## SEM217: David H. Bailey, UC Davis: Why financial research is prone to false statistical discoveries

Tuesday, January 25th @ 11:00-12:30 PM (ONLINE)

Abstract: It is a sad fact that few investment funds, models or strategies actually beat the overall market averages over, say, a 10-year window. Even in academic research work, care must be taken to avoid statistical pitfalls, because: (a) the chances of finding a truly profitable investment design or strategy is very low, due to intense competition; (b) true findings are mostly short-lived, as a result of the non-stationary nature of most financial systems; and (c) it is often difficult to debunk a false claim. Backtest overfitting is a particularly acute problem in finance, both in academic research and commercial development, since it is a simple matter to use a computer program to search thousands, millions or even billions of parameter or weighting variations to find an “optimal” setting. In this talk, we summarize many of these pitfalls, explore why they are so prevalent, and present some tools that can be used to avoid them, including the “False strategy theorem”.

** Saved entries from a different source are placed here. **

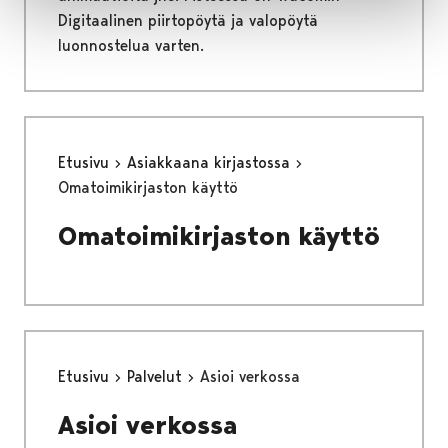
Digitaalinen piirtopöytä ja valopöytä
luonnostelua varten.
Etusivu
Asiakkaana kirjastossa
Omatoimikirjaston käyttö
Omatoimikirjaston käyttö
Etusivu
Palvelut
Asioi verkossa
Asioi verkossa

## SEM217: Ricardo Fernholz, Claremont McKenna College: The Universality of Zipf's Law

Tuesday, February 1st @ 11:00-12:30 PM (ONLINE)

Abstract: A set of data with positive values follows a Pareto distribution if the log–log plot of value versus rank is approximately a straight line. A Pareto distribution satisfies Zipf's law if the log–log plot has a slope of −1. Since many types of ranked data follow Zipf's law, it is considered a form of universality. We show that time-dependent systems with growth and variance parameters that are constant across ranks will follow Zipf's law if and only if two natural conditions, conservation and completeness, are satisfied. We also show that conservative and complete systems that have constant growth parameters but variance parameters that increase with rank are quasi-Zipfian, with a log-log plot that is concave and has a tangent line of slope -1 at some point. Our results explain the universality of Zipf's law for data generated by time-dependent rank-based systems, but ranked data generated by other means frequently follow non-Zipfian Pareto distributions. Our analysis explains why, for example, Zipf's law holds for word frequency, firm size, household wealth, and city size, while, for example, it does not hold for earthquake magnitude, cumulative book sales, the intensity of solar flares, and the intensity of wars, all of which follow non-Zipfian Pareto distributions.

## SEM217: Vitali Kalesnik, Research Affiliates: Rebalancing: The Achilles’ Heel of Conventional Indexing

Tuesday, February 8th @ 11:00-12:30 PM (ONLINE)

Abstract: Traditional passive indexes systematically buy companies at high average valuations and sell at low valuations, causing a drag to the index performance. Taking the S&P 500 as an example, in a year prior to the announcement of the index rebalancing and subsequently until the actual rebalancing occurs, a typical addition outperforms a typical deletion by about 83%. In the year after the rebalancing, this pattern mean-reverts, where the addition loses relative to the deletion by about 23%. Simple rules such as delaying rebalancing by a year, or using stale capitalization weights, or using fundamental weights to select the securities into the index, and using banding to limit turnover, results in about 15-27 bps return advantage with about 20% lower turnover. Advantages outside the US are even larger.

## SEM217: Cancelled

Tuesday, February 15th @ 11:00-12:30 PM

## SEM217: Alex Braun, University of St. Gallen: Common Risk Factors in the Cross Section of Catastrophe Bond Returns

Tuesday, March 1st @ 11:00-12:30 PM (ONLINE)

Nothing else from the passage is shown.